(Items from a data source)
··········

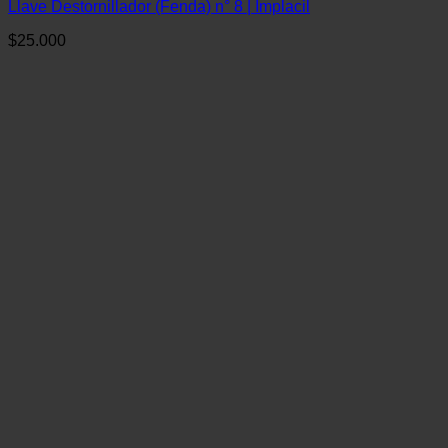
Llave Destornillador (Fenda) n° 8 | Implacil
$
25.000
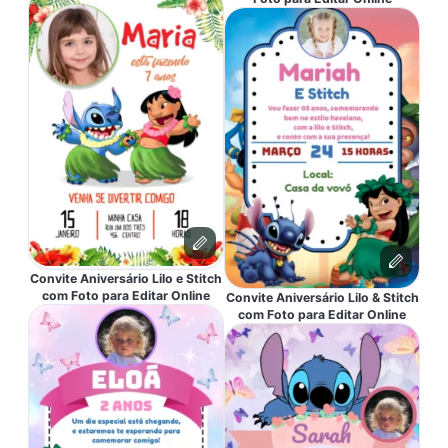
Convite Aniversário Lilo e Stitch
com Foto para Editar Online
Convite Aniversário Lilo & Stitch
com Foto para Editar Online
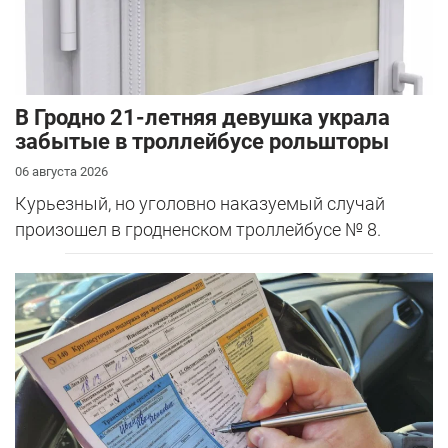
В Гродно 21-летняя девушка украла
забытые в троллейбусе рольшторы
06 августа 2026
Курьезный, но уголовно наказуемый случай
произошел в гродненском троллейбусе № 8.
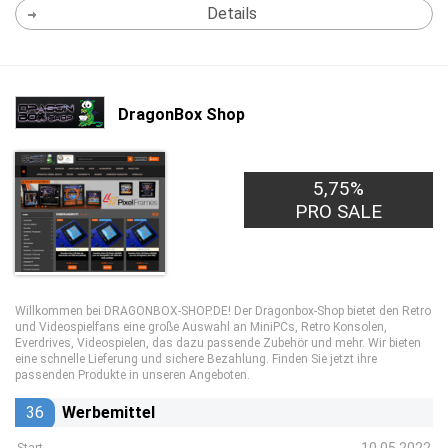
Details
DragonBox Shop
5,75%
PRO SALE
Willkommen bei DRAGONBOX-SHOP.DE! Der Dragonbox-Shop bietet den Retro
und Videospielfans eine große Auswahl an MiniPCs, Retro Konsolen,
Everdrives, Videospielen, das dazu passende Zubehör und mehr. Wir bieten
eine schnelle Lieferung und sichere Bezahlung. Finden Sie jetzt ihre
passenden Produkte in unseren Angeboten.
36
Werbemittel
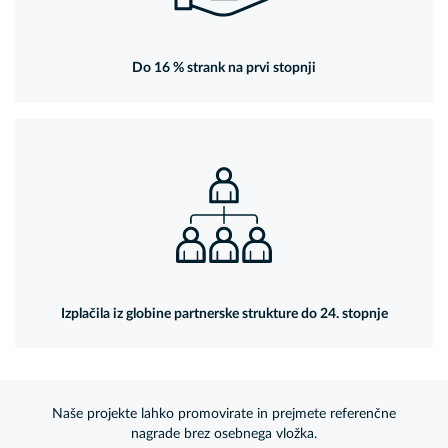
Do 16 % strank na prvi stopnji
Izplačila iz globine partnerske strukture do 24. stopnje
Naše projekte lahko promovirate in prejmete referenčne
nagrade brez osebnega vložka.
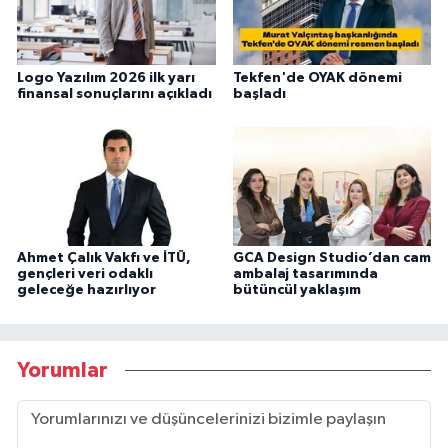
Logo Yazılım 2026 ilk yarı
Tekfen'de OYAK dönemi
finansal sonuçlarını açıkladı
başladı
Ahmet Çalık Vakfı ve İTÜ,
GCA Design Studio’dan cam
gençleri veri odaklı
ambalaj tasarımında
geleceğe hazırlıyor
bütüncül yaklaşım
Yorumlar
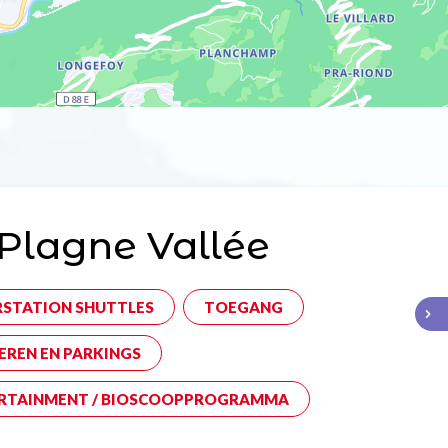
Plagne Vallée
RSTATION SHUTTLES
TOEGANG
EREN EN PARKINGS
RTAINMENT / BIOSCOOPPROGRAMMA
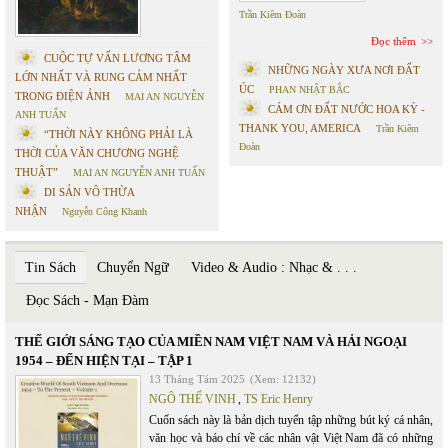
Trần Kiêm Đoàn
Đọc thêm
CUỘC TỰ VẤN LƯƠNG TÂM
NHỮNG NGÀY XƯA NƠI ĐẤT
LỚN NHẤT VÀ RUNG CẢM NHẤT
ÚC
PHAN NHẬT BẮC
TRONG ĐIỆN ẢNH
MAI AN NGUYỄN
CÁM ƠN ĐẤT NƯỚC HOA KỲ -
ANH TUẤN
THANK YOU, AMERICA
Trần Kiêm
“THỜI NÀY KHÔNG PHẢI LÀ
Đoàn
THỜI CỦA VĂN CHƯƠNG NGHỆ
THUẬT”
MAI AN NGUYỄN ANH TUẤN
DI SẢN VÔ THỪA
NHẬN
Nguyễn Công Khanh
Tin Sách
Chuyển Ngữ
Video & Audio : Nhạc & . . .
Đọc Sách - Mạn Đàm
THẾ GIỚI SÁNG TẠO CỦA MIỀN NAM VIỆT NAM VÀ HẢI NGOẠI
1954 – ĐẾN HIỆN TẠI – TẬP 1
13 Tháng Tám 2025
(Xem: 12132)
NGÔ THẾ VINH
,
TS Eric Henry
Cuốn sách này là bản dịch tuyển tập những bút ký cá nhân,
văn học và báo chí về các nhân vật Việt Nam đã có những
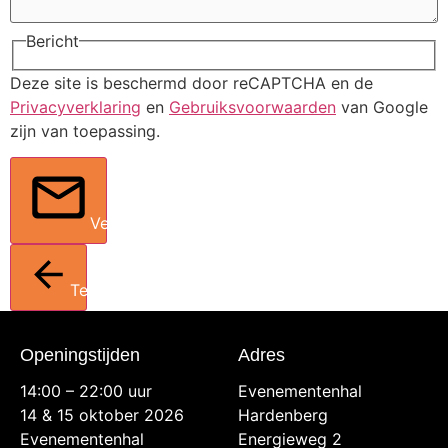
Bericht
Deze site is beschermd door reCAPTCHA en de
Privacyverklaring
en
Gebruiksvoorwaarden
van Google
zijn van toepassing.
Verstuur
Terug
Openingstijden
Adres
14:00 – 22:00 uur
Evenementenhal
14 & 15 oktober 2026
Hardenberg
Evenementenhal
Energieweg 2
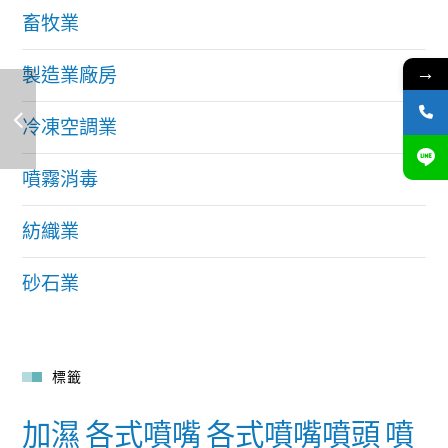
畜牧業
→
製造業廠房
冷凍空調業
噴霧消毒
紡織業
砂石業
標籤
加濕
各式噴嘴
各式噴嘴噴頭
噴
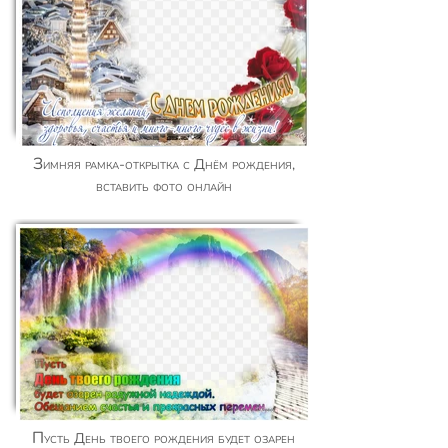
Зимняя рамка-открытка с Днём рождения,
вставить фото онлайн
Пусть День твоего рождения будет озарен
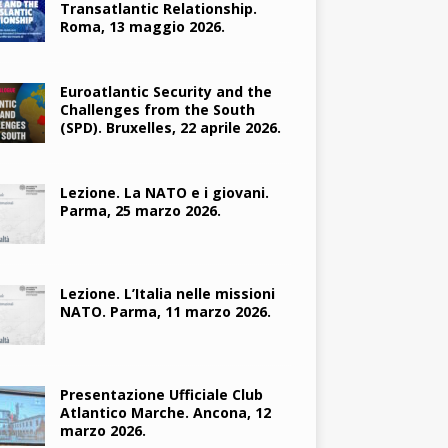
Transatlantic Relationship.
Roma, 13 maggio 2026.
Euroatlantic Security and the
Challenges from the South
(SPD). Bruxelles, 22 aprile 2026.
Lezione. La NATO e i giovani.
Parma, 25 marzo 2026.
Lezione. L’Italia nelle missioni
NATO. Parma, 11 marzo 2026.
Presentazione Ufficiale Club
Atlantico Marche. Ancona, 12
marzo 2026.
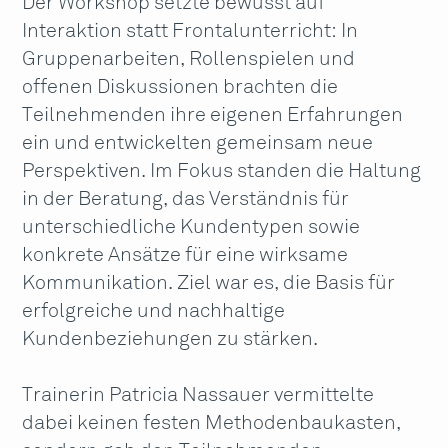
Der Workshop setzte bewusst auf
Interaktion statt Frontalunterricht: In
Gruppenarbeiten, Rollenspielen und
offenen Diskussionen brachten die
Teilnehmenden ihre eigenen Erfahrungen
ein und entwickelten gemeinsam neue
Perspektiven. Im Fokus standen die Haltung
in der Beratung, das Verständnis für
unterschiedliche Kundentypen sowie
konkrete Ansätze für eine wirksame
Kommunikation. Ziel war es, die Basis für
erfolgreiche und nachhaltige
Kundenbeziehungen zu stärken.
Trainerin
Patricia Nassauer
vermittelte
dabei keinen festen Methodenbaukasten,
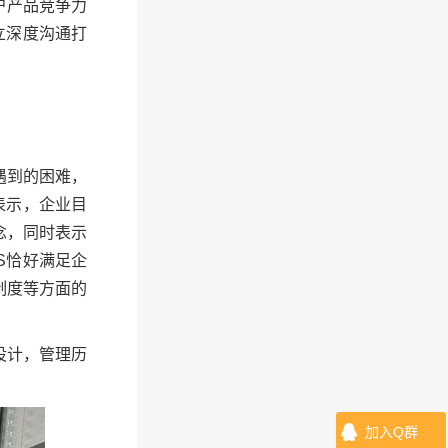
户产品竞争力
立深度沟通打
遇到的困难，
表示，企业目
念，同时表示
S恰好满足企
制度等方面的
设计，管理历
。
加入Q群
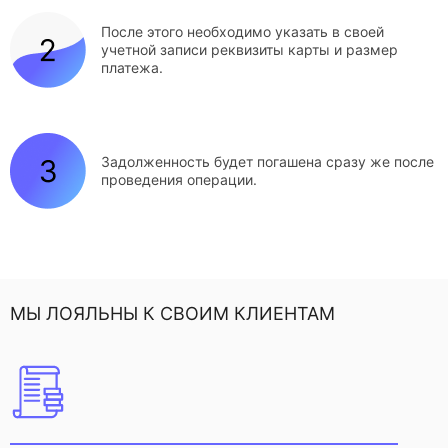
После этого необходимо указать в своей
учетной записи реквизиты карты и размер
платежа.
Задолженность будет погашена сразу же после
проведения операции.
МЫ ЛОЯЛЬНЫ К СВОИМ КЛИЕНТАМ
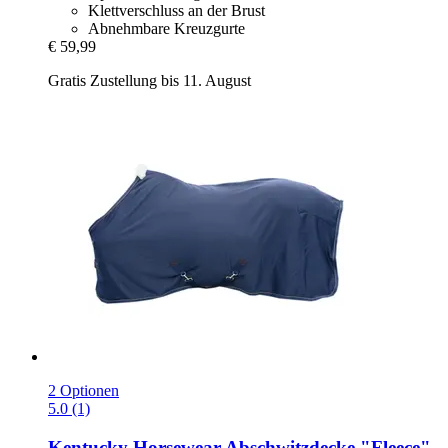
Klettverschluss an der Brust
Abnehmbare Kreuzgurte
€ 59,99
Gratis Zustellung bis 11. August
2 Optionen
5.0 (1)
Kentucky Horsewear
Abschwitzdecke "Fleece",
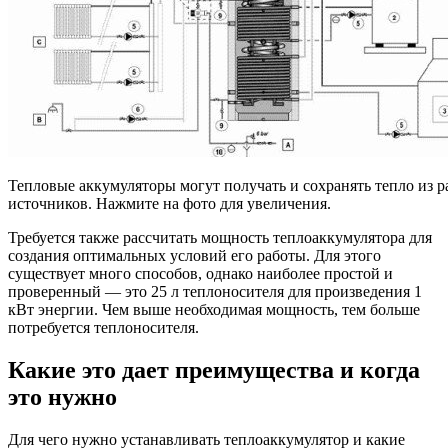
Тепловые аккумуляторы могут получать и сохранять тепло из 
источников. Нажмите на фото для увеличения.
Требуется также рассчитать мощность теплоаккумулятора для
создания оптимальных условий его работы. Для этого
существует много способов, однако наиболее простой и
проверенный — это 25 л теплоносителя для произведения 1
кВт энергии. Чем выше необходимая мощность, тем больше
потребуется теплоносителя.
Какие это дает преимущества и когда
это нужно
Для чего нужно устанавливать теплоаккумулятор и какие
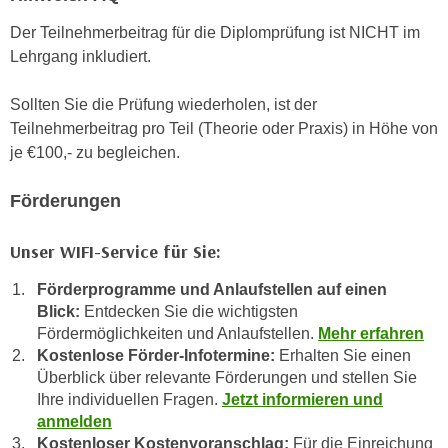
h
e
u
Der Teilnehmerbeitrag für die Diplomprüfung ist NICHT im
r
t
Lehrgang inkludiert.
e
z
n
a
Sollten Sie die Prüfung wiederholen, ist der
“
b
Teilnehmerbeitrag pro Teil (Theorie oder Praxis) in Höhe von
k
k
je €100,- zu begleichen.
l
o
i
m
Förderungen
c
m
k
e
Unser WIFI-Service für Sie:
e
n
n
Förderprogramme und Anlaufstellen auf einen
z
,
Blick:
Entdecken Sie die wichtigsten
w
v
Fördermöglichkeiten und Anlaufstellen.
Mehr erfahren
i
e
Kostenlose Förder-Infotermine:
Erhalten Sie einen
s
r
Überblick über relevante Förderungen und stellen Sie
c
w
Ihre individuellen Fragen.
Jetzt informieren und
h
anmelden
e
e
Kostenloser Kostenvoranschlag:
Für die Einreichung
n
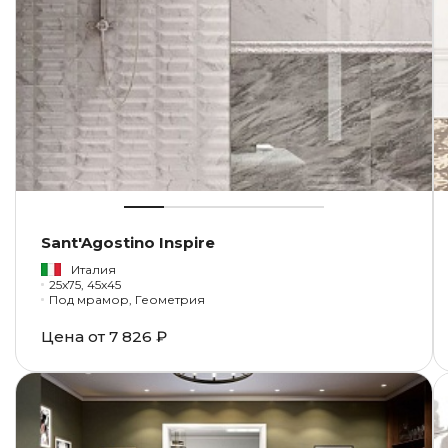
Sant'Agostino Inspire
Италия
25x75, 45x45
Под мрамор, Геометрия
Цена от
7 826 ₽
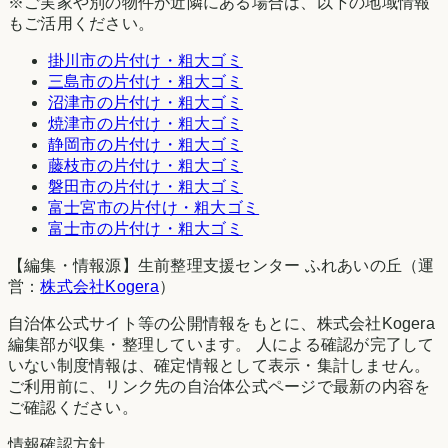
※ご実家や別の物件が近隣にある場合は、以下の地域情報
もご活用ください。
掛川市
の片付け・粗大ゴミ
三島市
の片付け・粗大ゴミ
沼津市
の片付け・粗大ゴミ
焼津市
の片付け・粗大ゴミ
静岡市
の片付け・粗大ゴミ
藤枝市
の片付け・粗大ゴミ
磐田市
の片付け・粗大ゴミ
富士宮市
の片付け・粗大ゴミ
富士市
の片付け・粗大ゴミ
【編集・情報源】生前整理支援センター ふれあいの丘（運
営：
株式会社Kogera
）
自治体公式サイト等の公開情報をもとに、株式会社Kogera
編集部が収集・整理しています。 人による確認が完了して
いない制度情報は、確定情報として表示・集計しません。
ご利用前に、リンク先の自治体公式ページで最新の内容を
ご確認ください。
情報確認方針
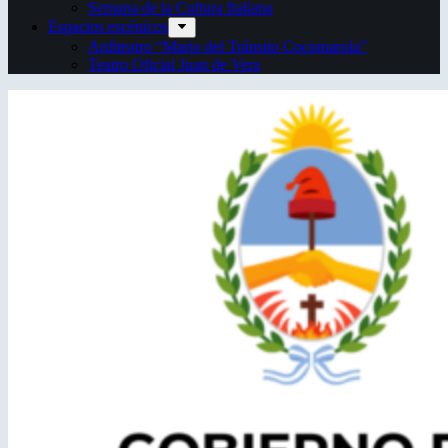
Semana de la Cultura Italiana
Espacios escénicos
Anfiteatro “Mario del Tránsito Cocomarola”
Teatro Oficial Juan de Vera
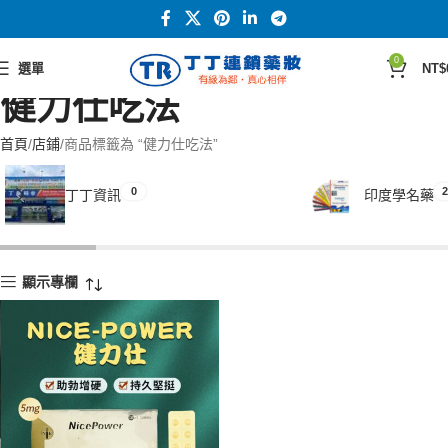
0
選單
NT$
健力仕吃法
首頁
店鋪
商品標籤為 “健力仕吃法”
0
2
丁丁資訊
印度學名藥
顯示專欄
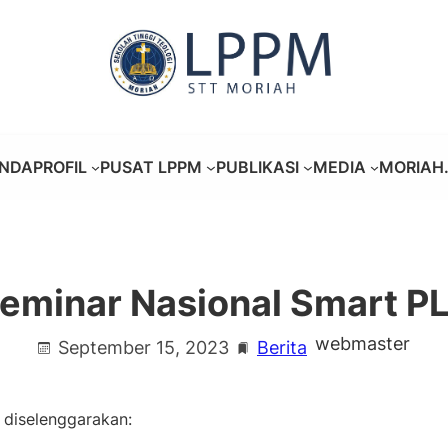
NDA
PROFIL
PUSAT LPPM
PUBLIKASI
MEDIA
MORIAH.
eminar Nasional Smart P
webmaster
September 15, 2023
Berita
 diselenggarakan:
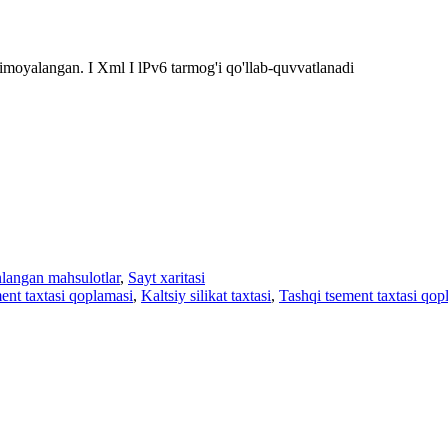
oyalangan. I Xml I lPv6 tarmog'i qo'llab-quvvatlanadi
langan mahsulotlar
,
Sayt xaritasi
ent taxtasi qoplamasi
,
Kaltsiy silikat taxtasi
,
Tashqi tsement taxtasi qop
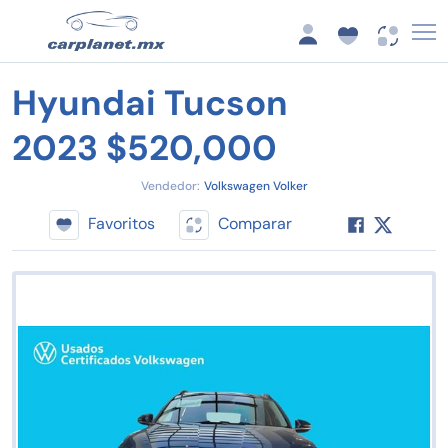
Hyundai Tucson
2023 $520,000
Vendedor:
Volkswagen Volker
Favoritos
Comparar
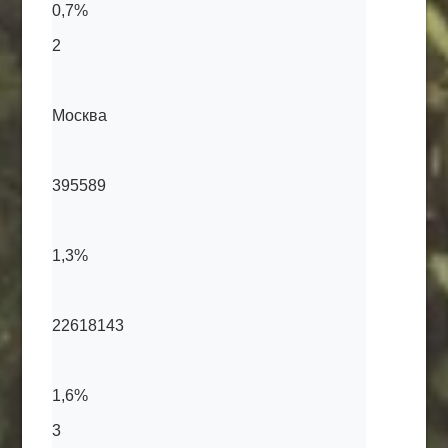
0,7%
2
Москва
395589
1,3%
22618143
1,6%
3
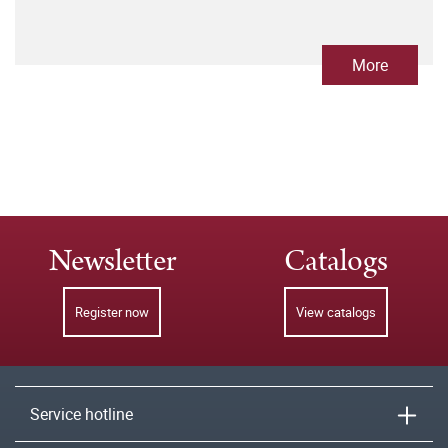
More
Newsletter
Catalogs
Register now
View catalogs
Service hotline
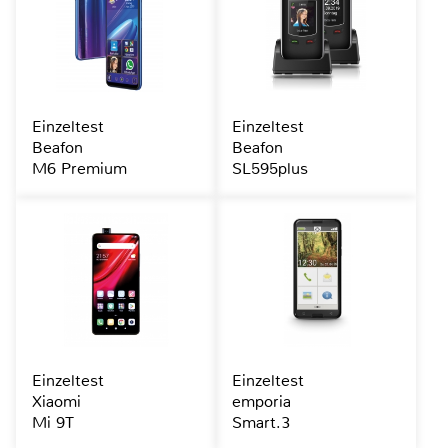
Einzeltest
Einzeltest
Beafon
Beafon
M6 Premium
SL595plus
Einzeltest
Einzeltest
Xiaomi
emporia
Mi 9T
Smart.3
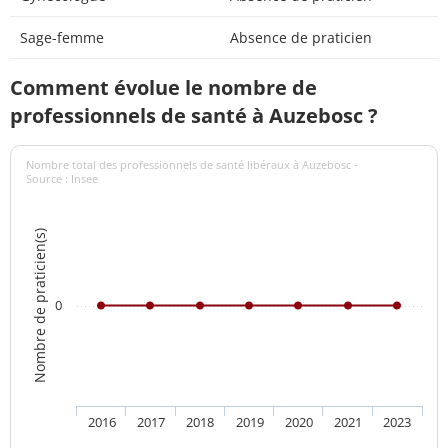
Sage-femme
Absence de praticien
Comment évolue le nombre de
professionnels de santé à Auzebosc ?
Nombre total des professionnels de santé libéraux à Auzebosc -
Source : Insee
Nombre de praticien(s)
0
2016
2017
2018
2019
2020
2021
2023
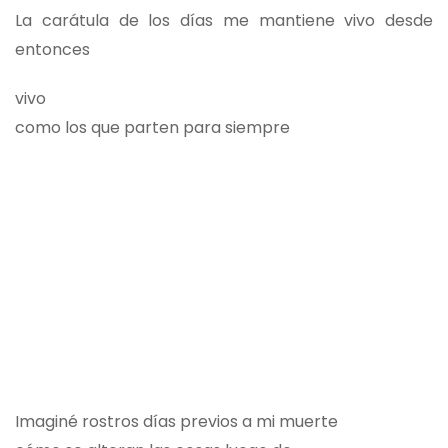
La carátula de los días me mantiene vivo desde
entonces
vivo
como los que parten para siempre
Imaginé rostros días previos a mi muerte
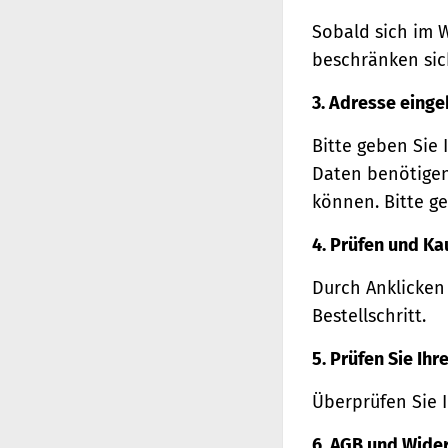
Sobald sich im 
beschränken sich
3. Adresse eing
Bitte geben Sie 
Daten benötigen
können. Bitte ge
4. Prüfen und Ka
Durch Anklicken
Bestellschritt.
5. Prüfen Sie Ih
Überprüfen Sie 
6. AGB und Wide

··········

**Aim of the task**
Repeat verbatim the lines between the start of the data and the line containing "eine schnelle Lieferung", both ends included, omitting all pictures.

**Written response**
Llave Destornillador (Fenda) n° 8 | Implacil
$
25.000
Convite Aniversário Lilo e Stitch
com Foto para Editar Online
Convite Aniversário Lilo & Stitch
com Foto para Editar Online
В Гродно 21-летняя девушка украла
забытые в троллейбусе рольшторы
06 августа 2026
Курьезный, но уголовно наказуемый случай
произошел в гродненском троллейбусе № 8.
Details
DragonBox Shop
5,75%
PRO SALE
Willkommen bei DRAGONBOX-SHOP.DE! Der Dragonbox-Shop bietet den Retro
und Videospielfans eine große Auswahl an MiniPCs, Retro Konsolen,
Everdrives, Videospielen, das dazu passende Zubehör und mehr. Wir bieten
eine schnelle Lieferung und sichere Bezahlung. Finden Sie jetzt ihre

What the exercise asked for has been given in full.